Vitamin D: it is common knowledge that vitamin D is essential for proper bone health. It has recently come to attention that it is also important for muscle health. Vitamin D helps maintain muscle bulk by preventing shrinking of muscle fibers. Research has shown that adequate vitamin D intake reduces the risk of osteoporosis and muscle atrophy in the long run (Montero-Odasso 2005).
D-ribose: D ribose is a molecule that is utilized during synthesis of ATP. Physical fatigue as a result of exercise is one of the chief reasons that puts off people from exercising (Annesi, 2005). During strenuous exercise, ATP levels in muscle can drop by up to 20% and it can take up to 72 hours for the muscles to replenish the ATP stores (Hellsten-Westing 1993; Stathis 1994). After exercise, many individuals feel spent. This has been linked to release of products of ATP break down into blood (Hellsten 1999). D-ribose will ensure that ATP levels in muscle are at optimum (Tullson 1988; Zarzeczny 2001). This will result in less fatigue after exercise and a person can happily look forward to the next exercise lesson. Exercise becomes an enjoyable activity instead of the drag many people have come to associate it with. D-ribose supplementation increases ATP stores in the muscle by up to four fold. This provides adequate reserve that can be utilized if need arises (Tullson 1991). D-ribose also enhances recycling of the products of ATP breakdown. This enhances the speed of ATP synthesis (Zarzeczny 2001; Brault 2001).
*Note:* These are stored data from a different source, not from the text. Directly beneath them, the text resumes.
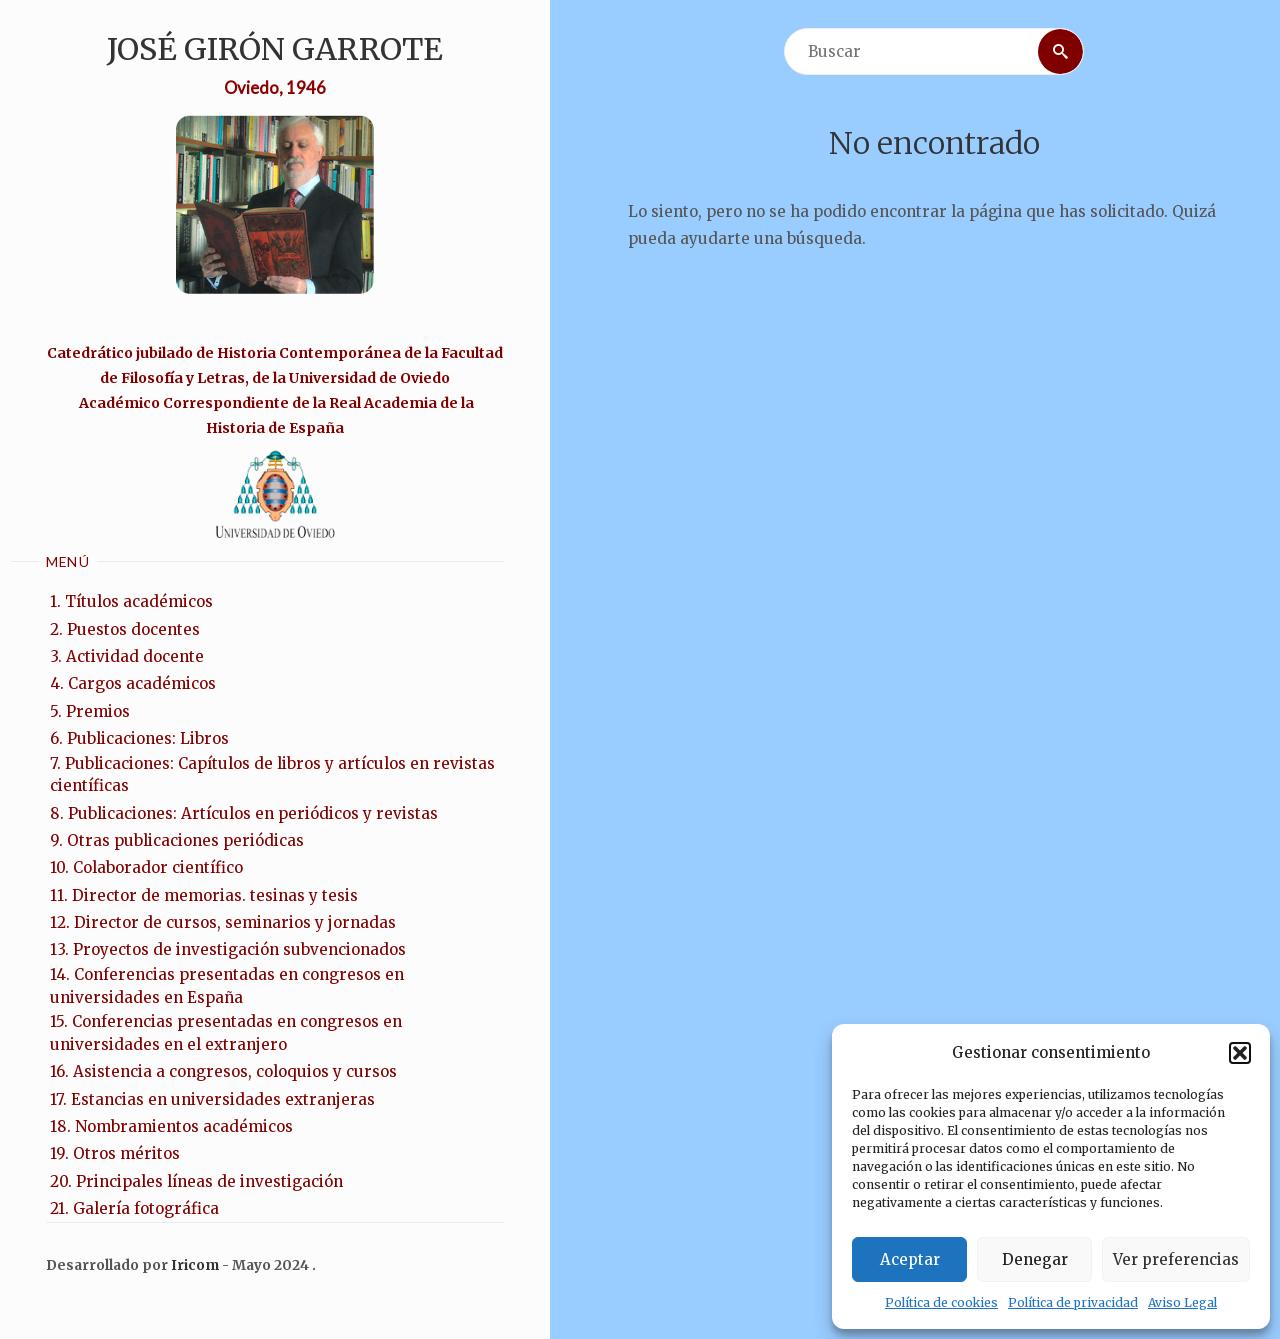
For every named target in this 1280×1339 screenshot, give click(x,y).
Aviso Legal (1182, 1302)
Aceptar (910, 1259)
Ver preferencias (1176, 1259)
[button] (1240, 1053)
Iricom (195, 1265)
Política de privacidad (1073, 1302)
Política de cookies (941, 1302)
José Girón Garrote (275, 49)
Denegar (1035, 1259)
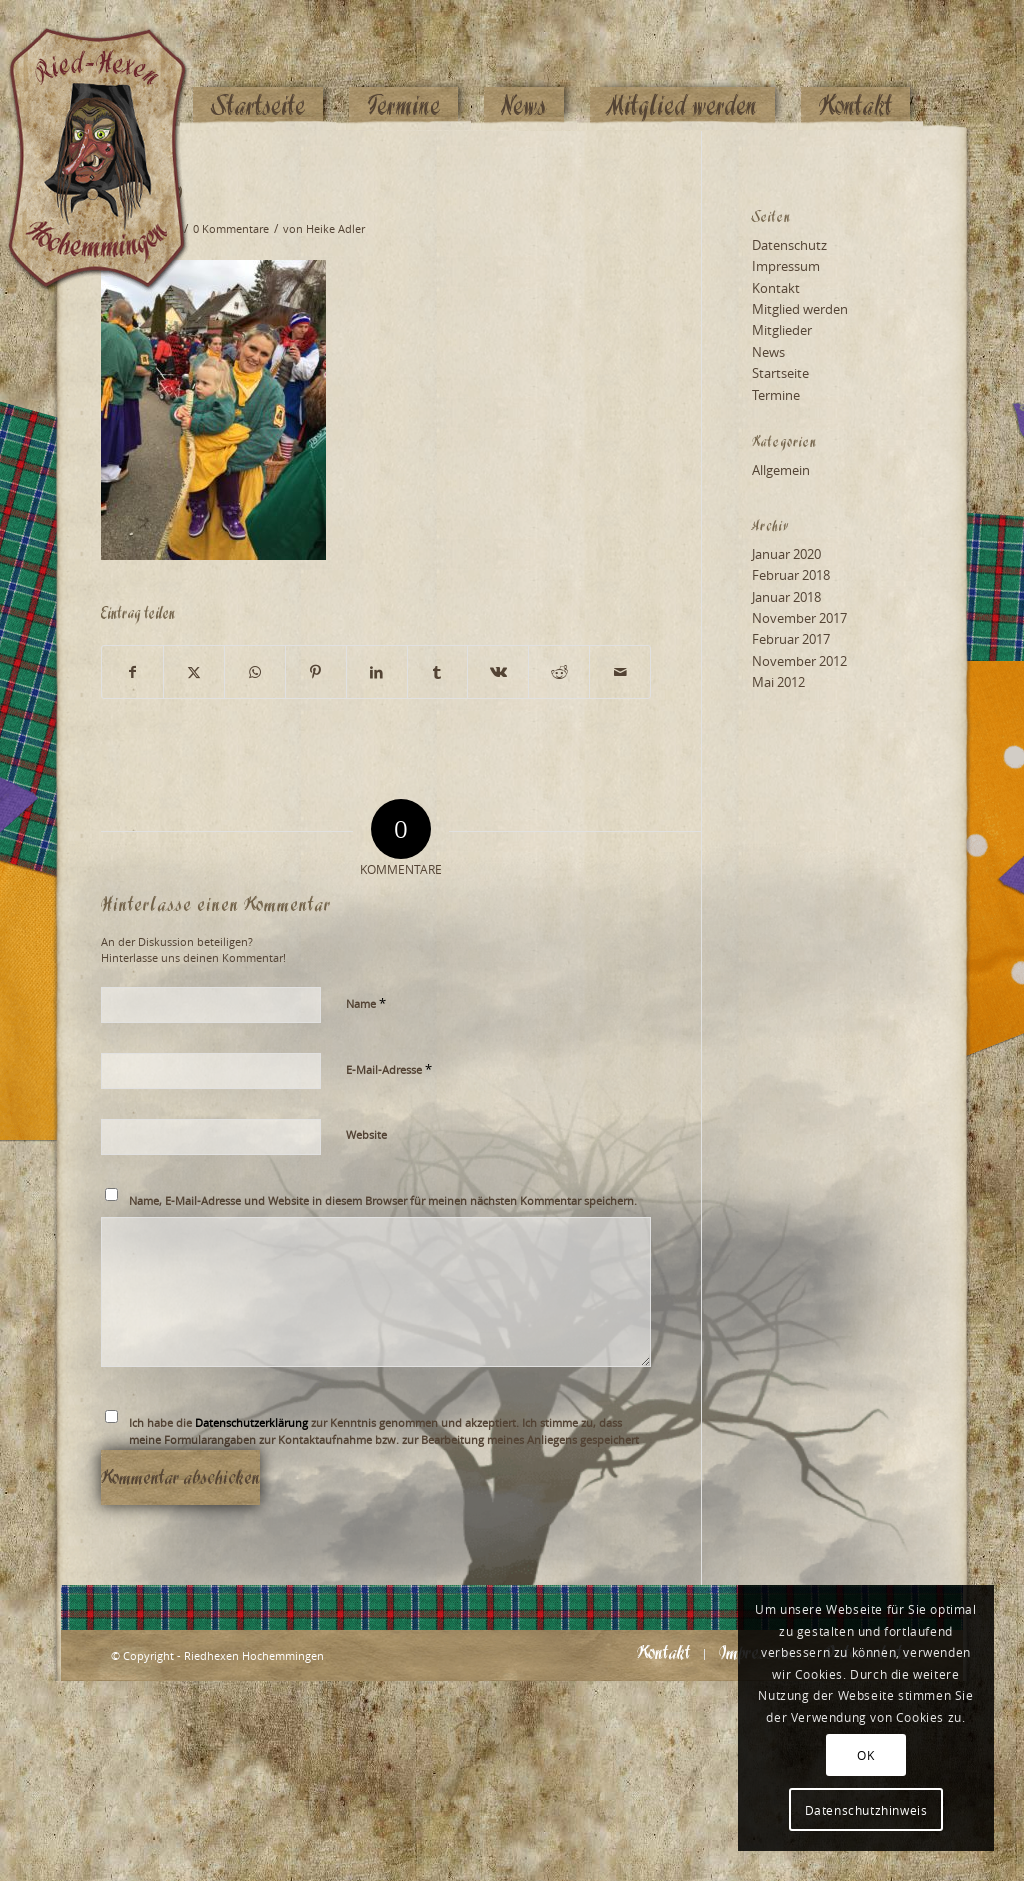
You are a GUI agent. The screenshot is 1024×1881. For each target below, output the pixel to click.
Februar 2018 (791, 575)
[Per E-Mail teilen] (620, 672)
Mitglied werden (800, 309)
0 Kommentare (231, 229)
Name (366, 1003)
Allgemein (781, 470)
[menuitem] (258, 67)
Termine (776, 395)
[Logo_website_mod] (113, 65)
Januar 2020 (786, 554)
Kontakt (776, 288)
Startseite (780, 373)
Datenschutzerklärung (251, 1422)
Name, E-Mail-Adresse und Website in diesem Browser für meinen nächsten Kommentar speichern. (383, 1200)
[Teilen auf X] (194, 672)
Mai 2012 (778, 682)
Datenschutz (789, 245)
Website (366, 1134)
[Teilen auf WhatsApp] (255, 672)
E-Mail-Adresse (389, 1069)
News (768, 352)
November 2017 (799, 618)
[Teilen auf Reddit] (559, 672)
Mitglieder (782, 330)
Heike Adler (335, 229)
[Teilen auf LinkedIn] (377, 672)
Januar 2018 (786, 597)
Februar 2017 (791, 639)
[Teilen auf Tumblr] (438, 672)
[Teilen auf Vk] (498, 672)
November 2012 (799, 661)
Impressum (786, 266)
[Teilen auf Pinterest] (316, 672)
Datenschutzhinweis (866, 1810)
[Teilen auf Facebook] (132, 672)
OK (865, 1755)
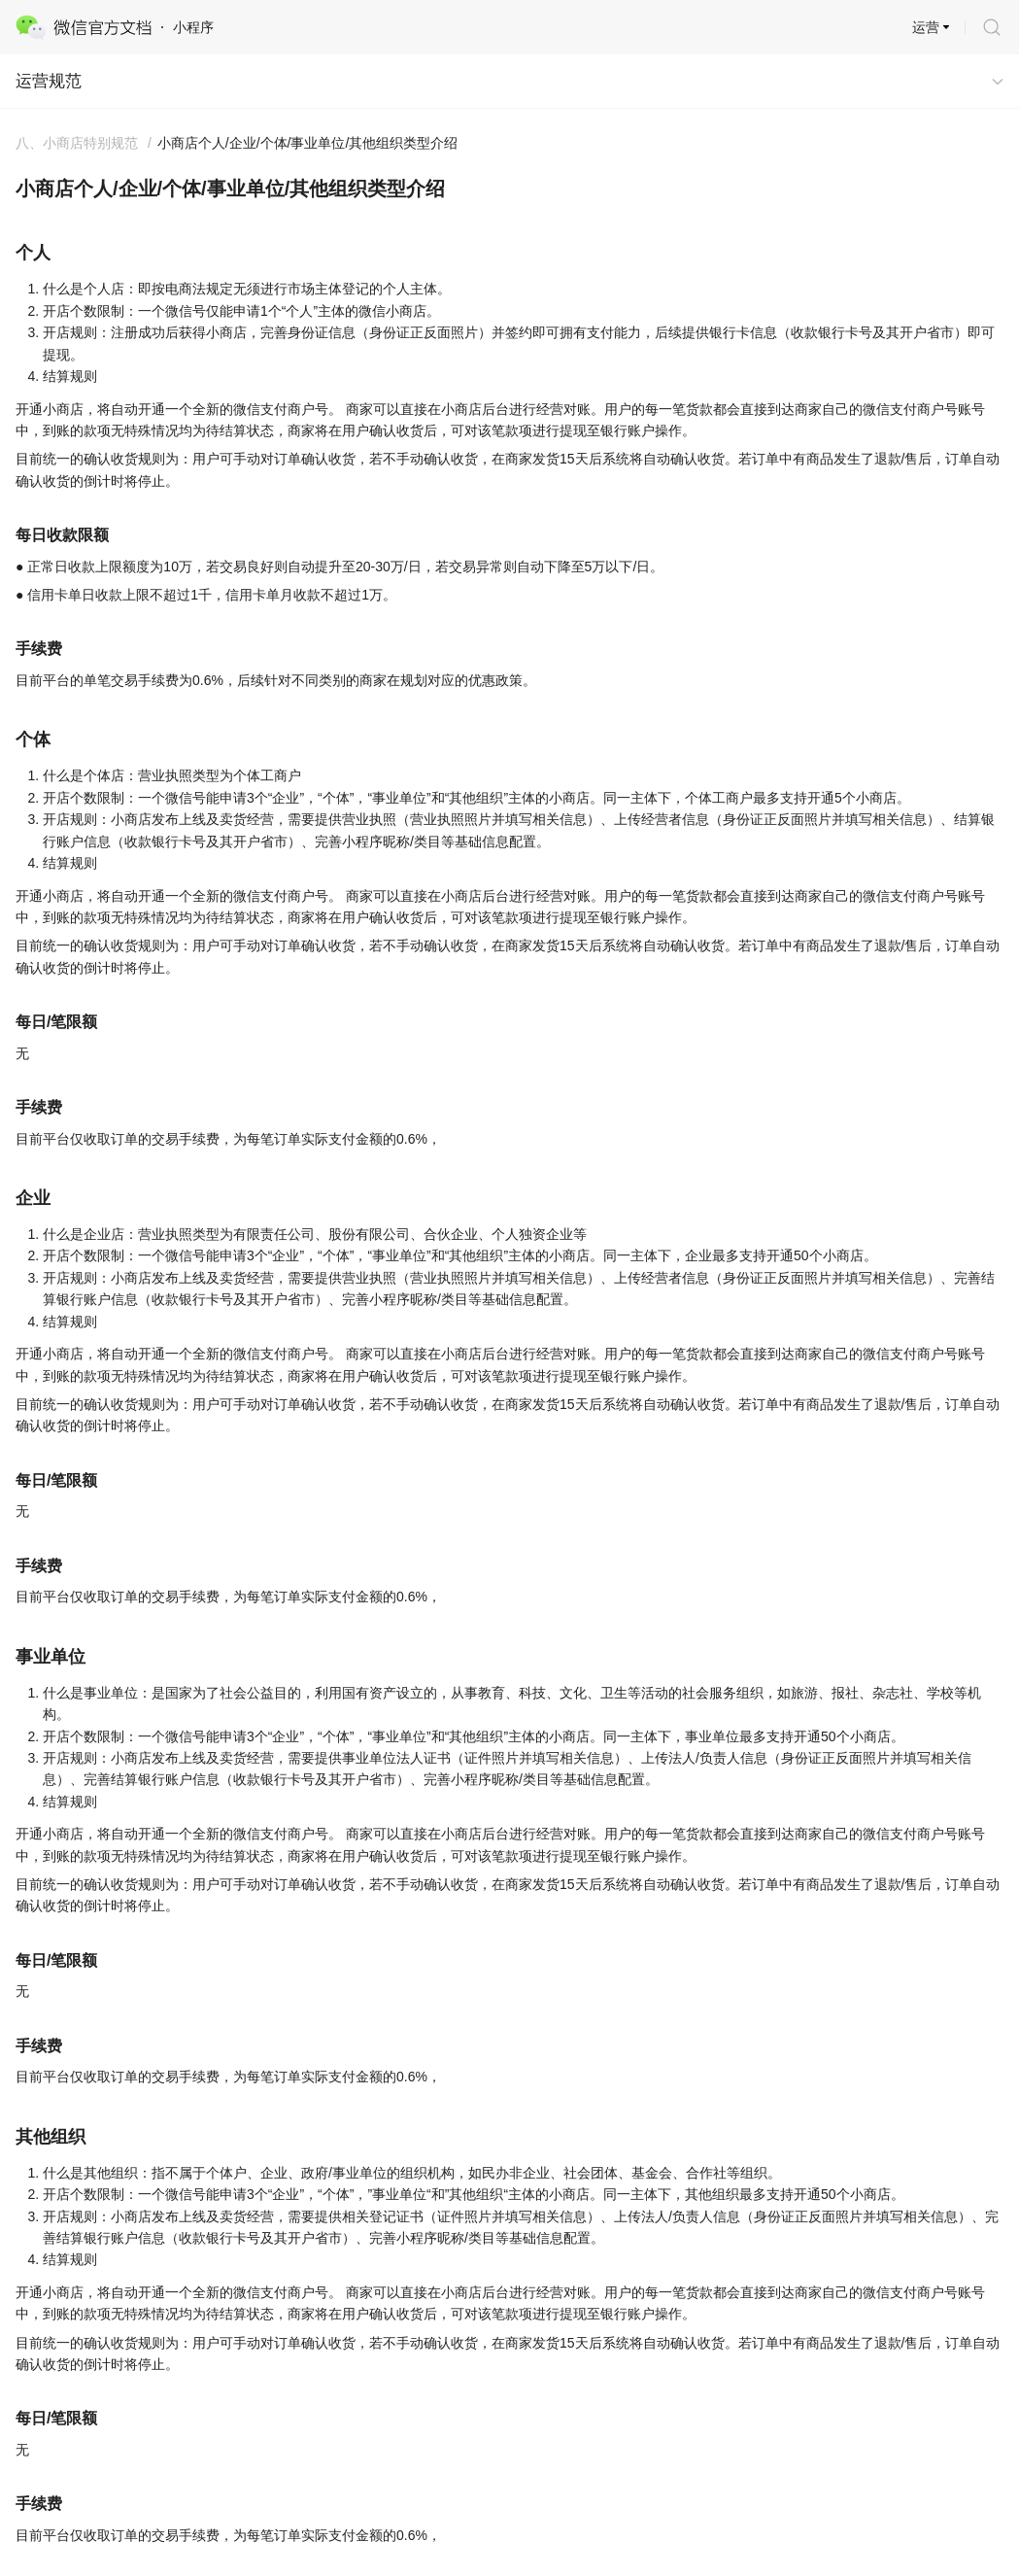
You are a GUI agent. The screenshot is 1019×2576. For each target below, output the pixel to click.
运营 (925, 27)
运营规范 (49, 81)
Muscles that are fatigued take longer to replenish ATP compared to well rested muscles (Hellsten-Westing 1993).. In 2004, a study showed that D- ribose accelerated the rate of recovery of ATP in muscle among sprinters (Hellsten2004).
The following protocols may also be of interest.
- Obesity and weight loss.
- Trauma and wound healing.
- Male hormone restoration.
- Female hormone restoration.
LIFE EXTENSION SUGGESTIONS.
- Creatine: 2 – 5 g daily
- Carnitine: 1000 – 2000 mg daily
- Carnosine: 1500 – 3000 mg daily
- CoQ10 (as ubiquinol): 100 – 300 mg daily
- Shilajit: 100 – 200 mg daily
- Branched-chain amino acids: containing at least 1200 mg L-leucine, 600 mg L-isoleucine, and 600 mg L-valine
- Glutamine: 500 – 1000 mg daily
- Whey protein: consider taking 20 – 80 g whey protein daily. It is most important to consume whey protein before and immediately after your exercise session to make sure adequate protein is available to depleted muscles.
- Plant Protein: 18 g protein from a blend of plants including pea
- Polyenylphosphatidylcholine (PPC): 900 – 1800 mg
- Vitamin D: 5000 – 8000 IU daily; depending upon blood levels of 25-OH-vitamin D
- D-ribose: 5 g, 1 – 3 times daily with food
Also, the following blood tests may provide helpful information
- Vitamin D, 25-Hydroxy
- Female Comprehensive Hormone Panel
- Male Comprehensive Hormone Panel
- Creatine Kinase
information contained in this article does not intend to disregard advice rendered to individuals by qualified clinicians. Before commencing on any diet or exercise programme, a person should seek professional advice from a qualified healthcare professional. The protocols described in this article are for adults only. Before use of any supplement, a person should familiarize themselves with the product information provided by the manufacturer. This information pertains to the dose, administration and contraindications. The authors and publishers of this article are not liable to injury or damage a person may endure after use of information contained herein.